For one thing, Altice must gain regulatory approval from three different US government entities before it can buy either large US cable company. The Federal Communications Commission (FCC) , Antitrust Division of the U.S. Department of Justice and Committee on Foreign Investment must all sign off on any deal. (See Altice to Buy Suddenlink in $9.1B Deal.)
At least one financial analyst, though, thinks the FCC might actually welcome Altice into the US fold with open arms because of the market competition it would bring. He sees that as especially true in regards to Time Warner Cable.
"The FCC is likely to be delighted by the Altice acquisition," Craig Moffett, senior research analyst at MoffettNathanson LLC , told Light Reading. "It supports the narrative that the Open Internet Order has done nothing to dampen investment in the US, and, if they really do go after TWC, it would help sidestep a potentially problematic consolidation around Charter that would make Charter almost as large as Comcast."
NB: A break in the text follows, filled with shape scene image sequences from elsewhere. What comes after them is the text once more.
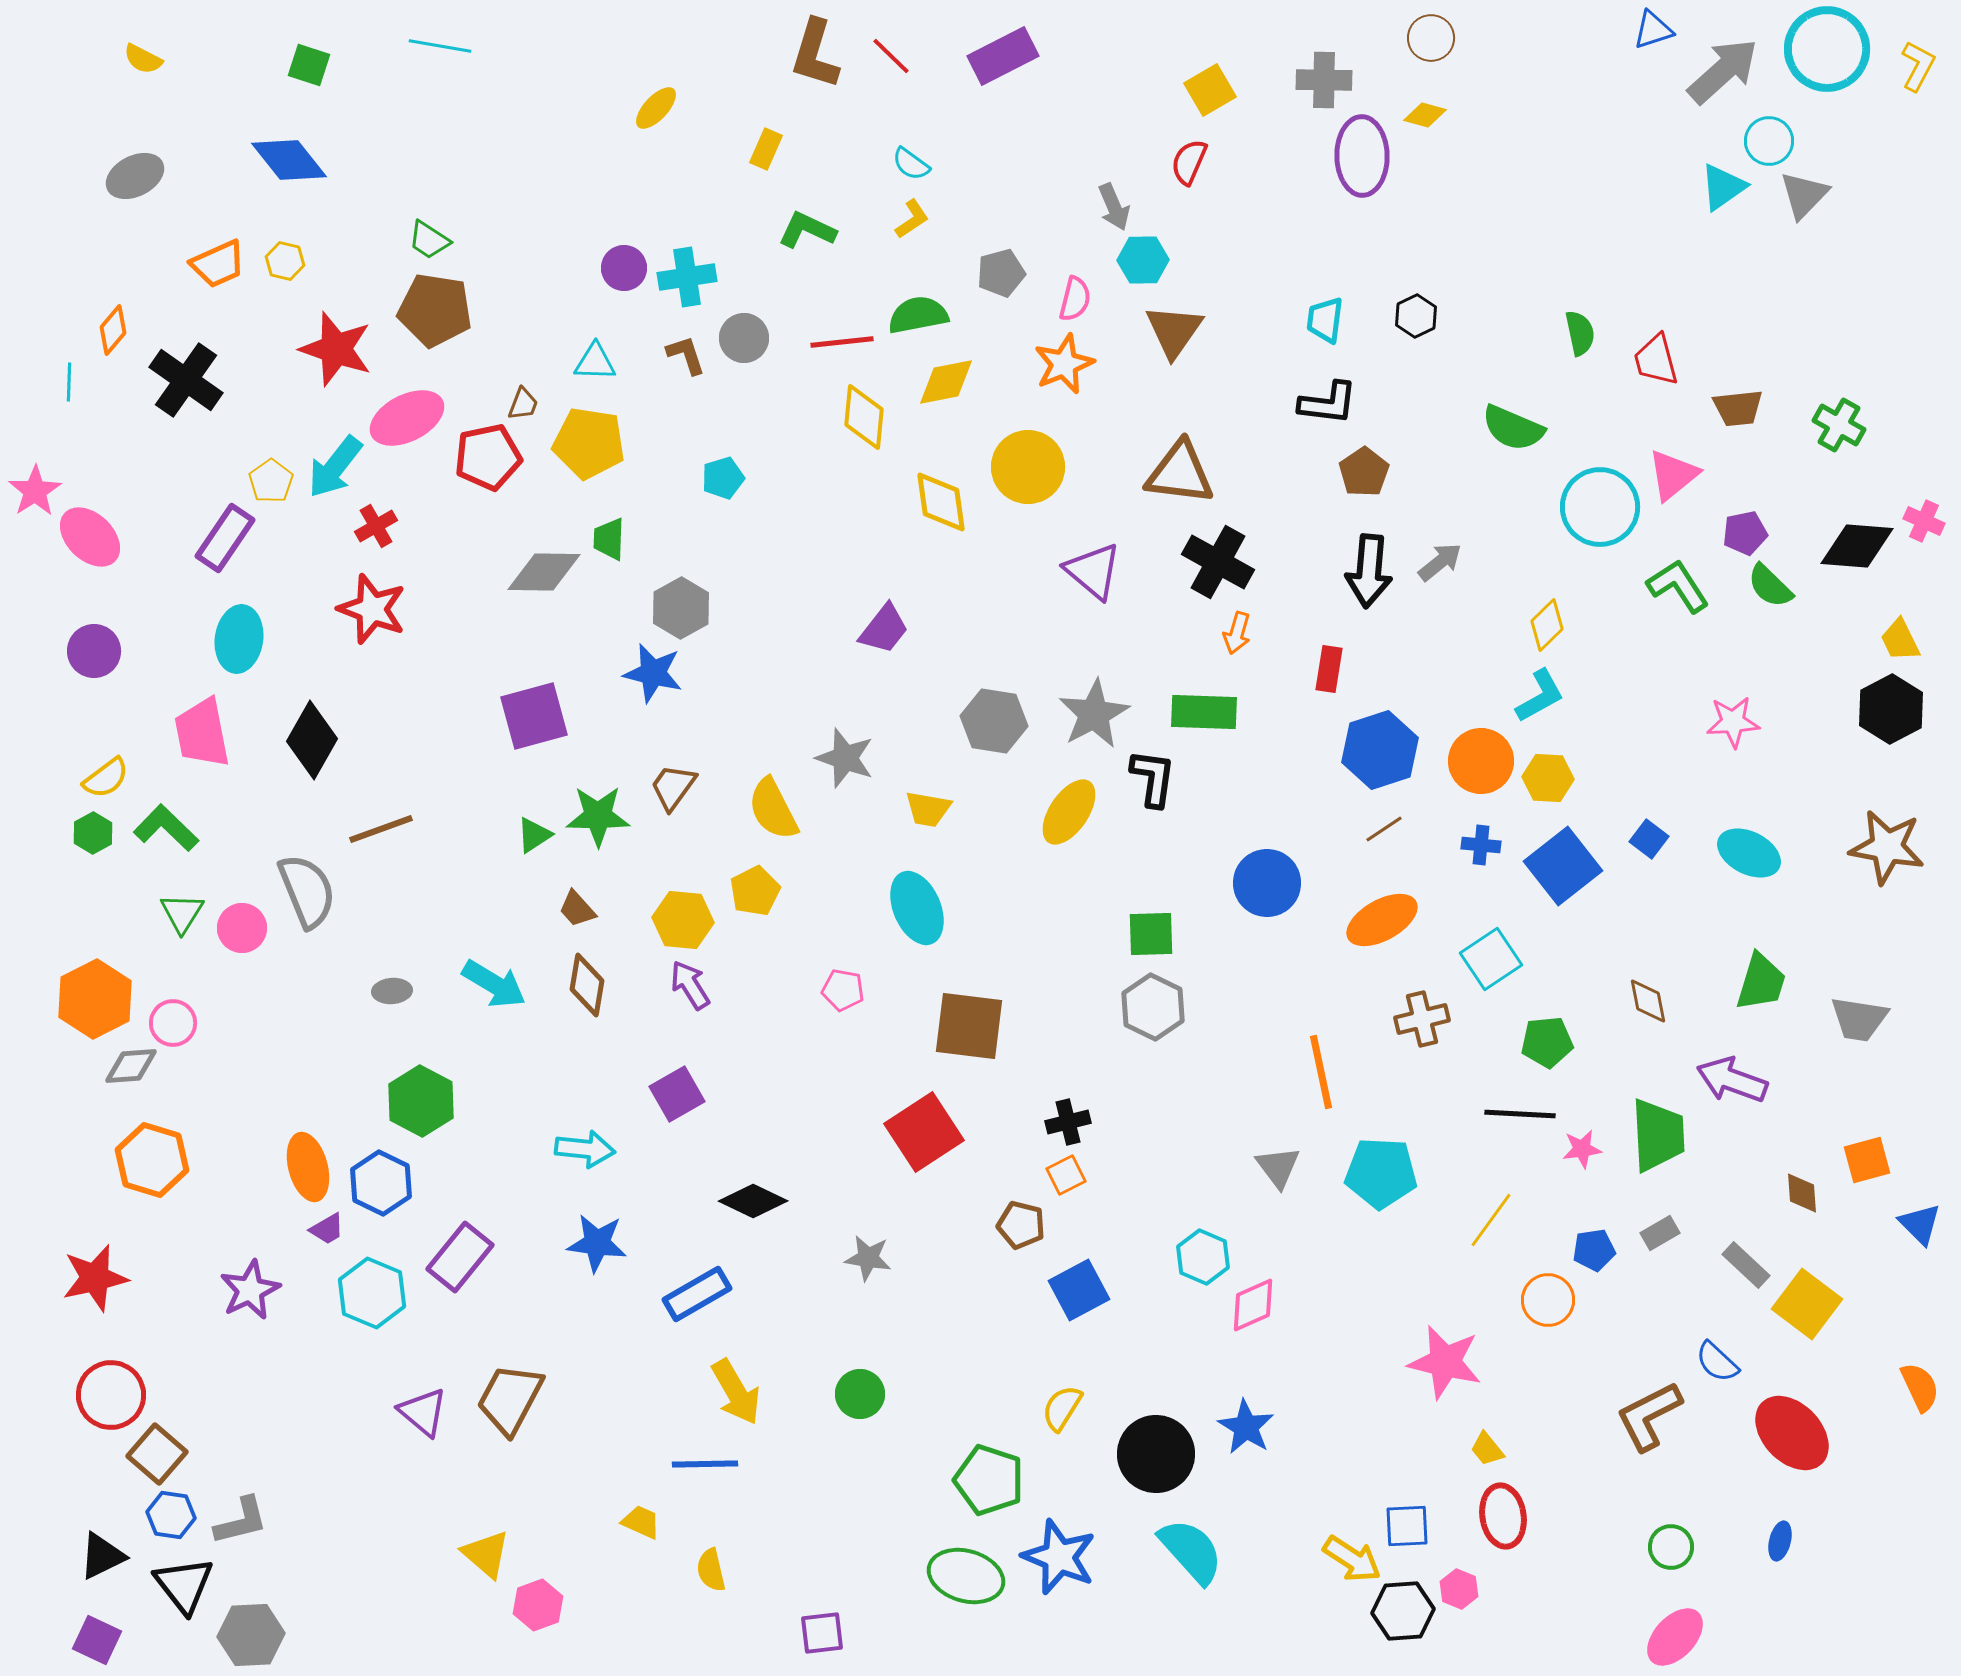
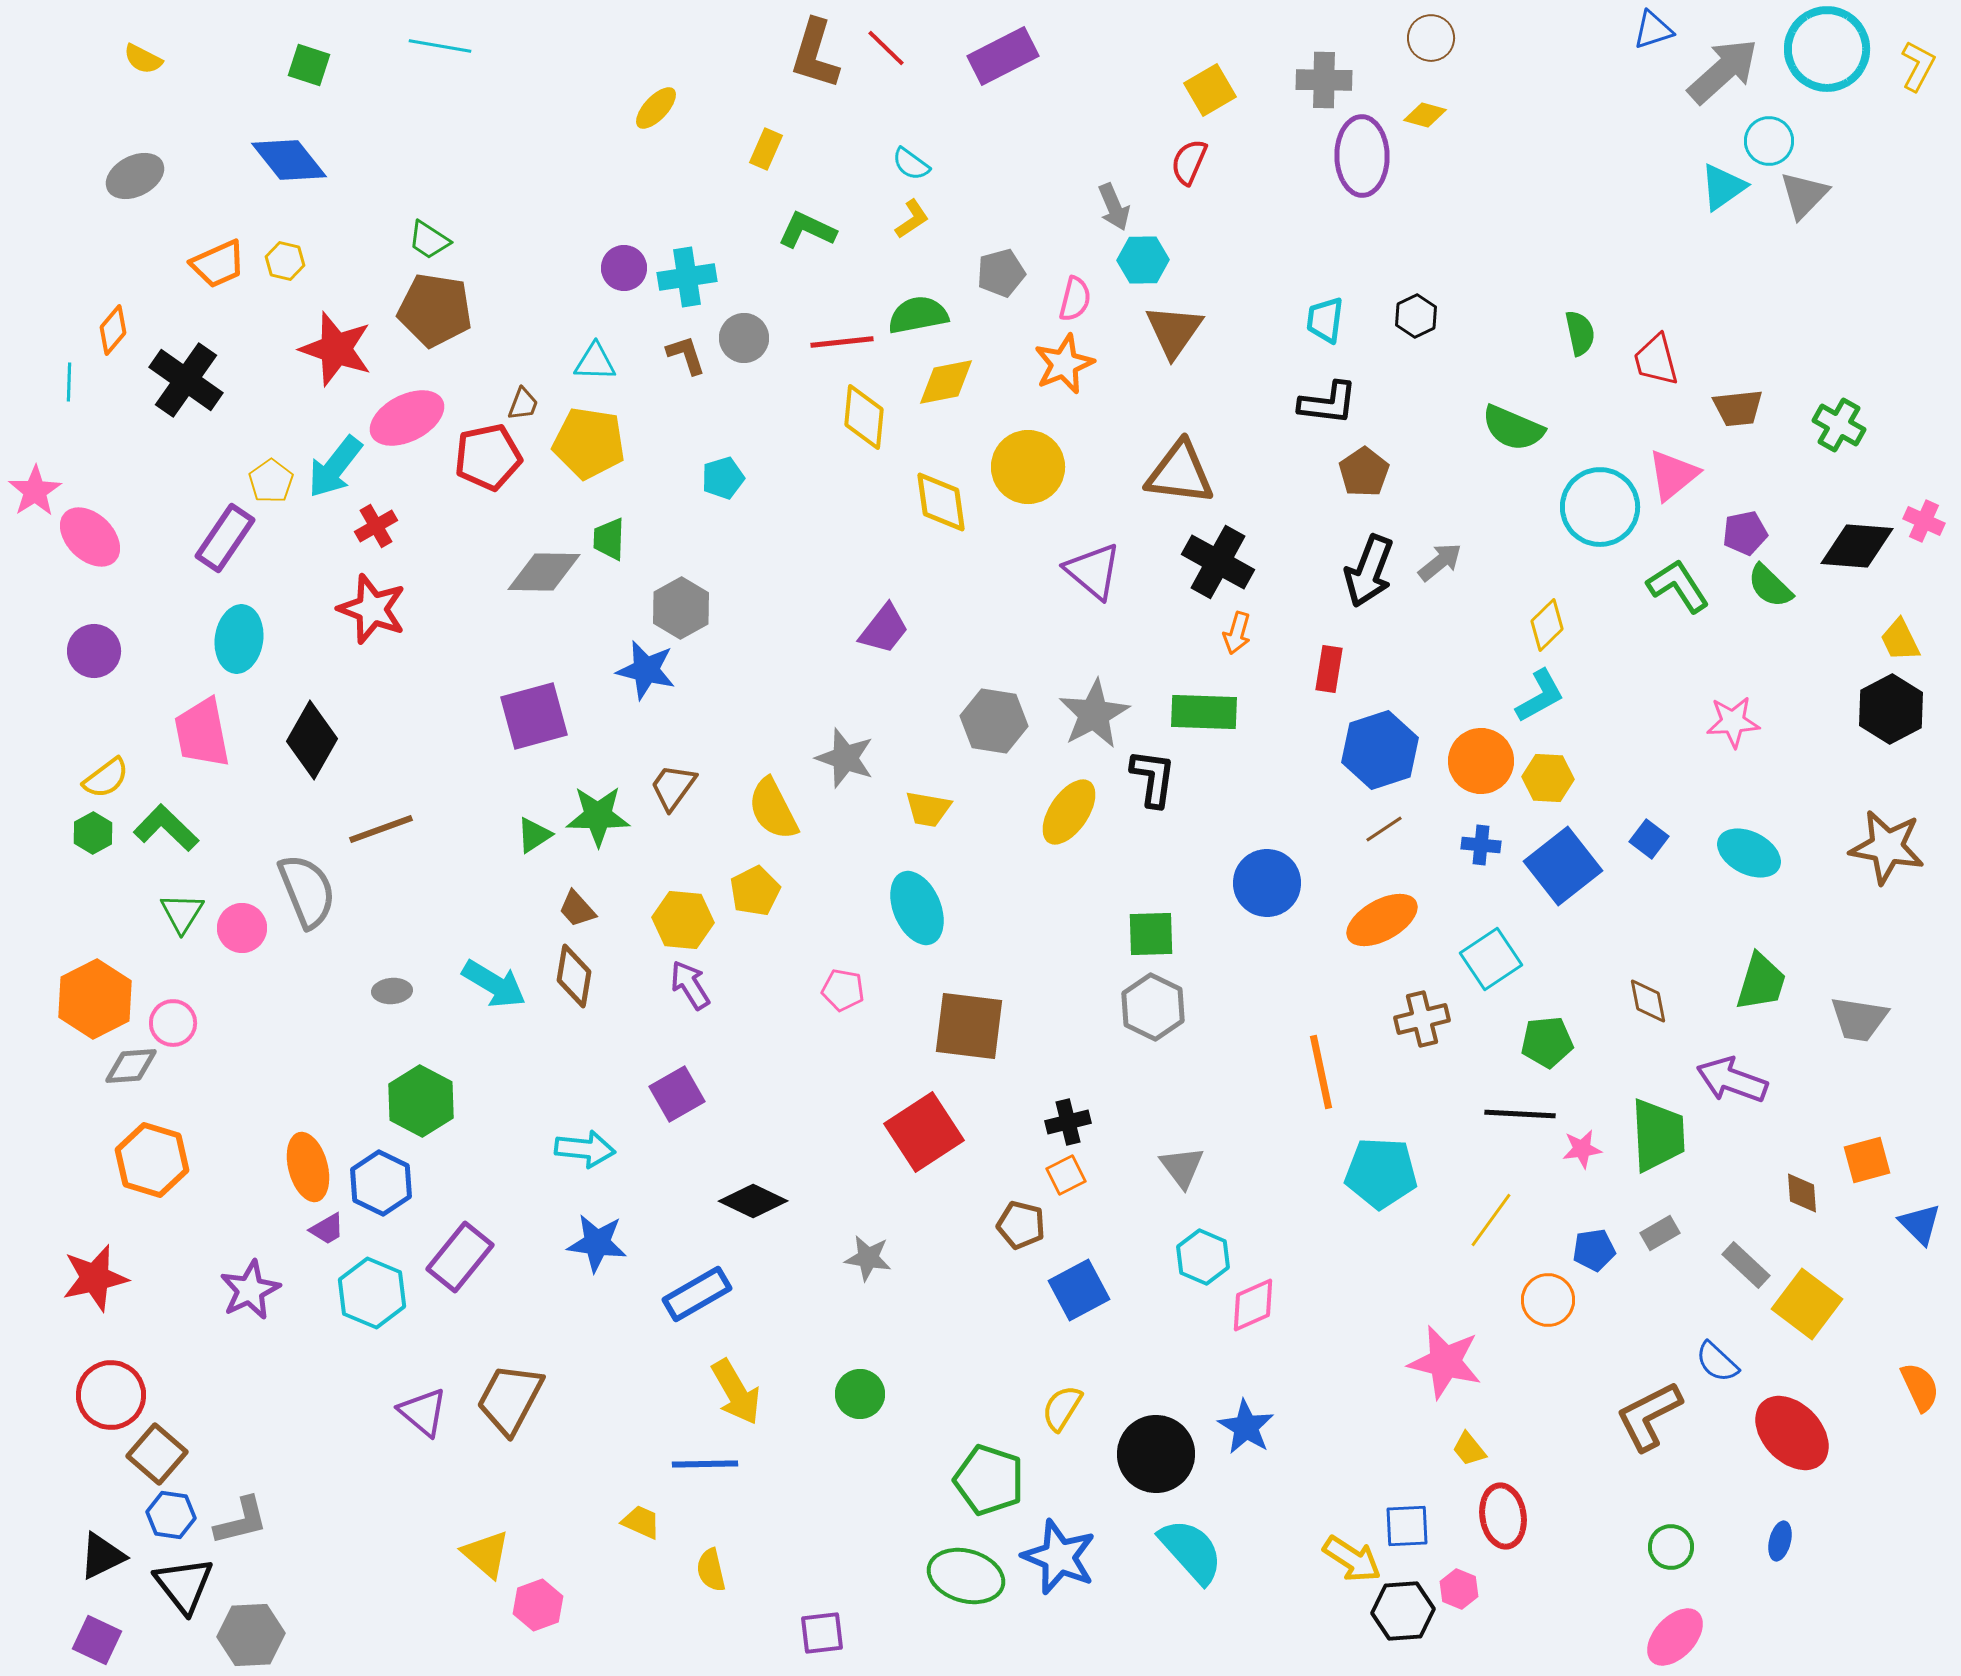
red line at (891, 56): moved 5 px left, 8 px up
black arrow at (1369, 571): rotated 16 degrees clockwise
blue star at (653, 673): moved 7 px left, 3 px up
brown diamond at (587, 985): moved 13 px left, 9 px up
gray triangle at (1278, 1167): moved 96 px left
yellow trapezoid at (1487, 1449): moved 18 px left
Second, Altice would run into some daunting technical integration issues in taking over Suddenlink Communications and Time Warner Cable. That's because of the significant, albeit narrowing, differences between US cable and European cable and telco networks and operations.
So, from a technical perspective, it's interesting to note that Altice was one of the first two major service providers to sign up as a customer for Cisco Systems Inc. (Nasdaq: CSCO)'s new cBR-8 CCAP product. Altice has already set a roadmap for migrating to both the Converged Cable Access Platform (CCAP) and DOCSIS 3.1, which are two technologies that are making waves across the North American cable landscape and are specifically on TWC's agenda for the next few years.
In addition, as the Wall Street Journal has pointed out, Altice could face some major financial challenges in raising the funds for both its proposed $9.1 billion takeover of Suddenlink and a TWC bid that would likely cost upwards of $45 billion. Altice, which made its mark with record leveraged buyouts last year, is still digesting its recent acquisitions of French fixed and mobile operator SFR and Portugal Telecom SGPS SA (NYSE: PT).
Finally, Altice would encounter some interesting cultural challenges in taking over one or both major US MSOs. That would be particularly true for the French company with Suddenlink, which runs mainly small and midsized cable systems in rural parts of Texas, Louisiana, Arkansas, West Virginia, Oklahoma and Arizona. While Suddenlink ranks as the seventh-largest MSO in the US, with 1.5 million residential cable subscribers and 90,000 business customers, it operates more like a smaller regional player in the rural south and southwest.
Beyond these issues, there's the question of what Alice stands to gain by buying Suddenlink and possibly Time Warner Cable. The Suddenlink deal would certainly give the ambitious French company a solid foothold in the huge US cable market, putting it in a good position for further acquisitions. It would also give Altice a strong regional cable performer that is the dominant video and broadband player in most of its Tier-2 and Tier-3 markets.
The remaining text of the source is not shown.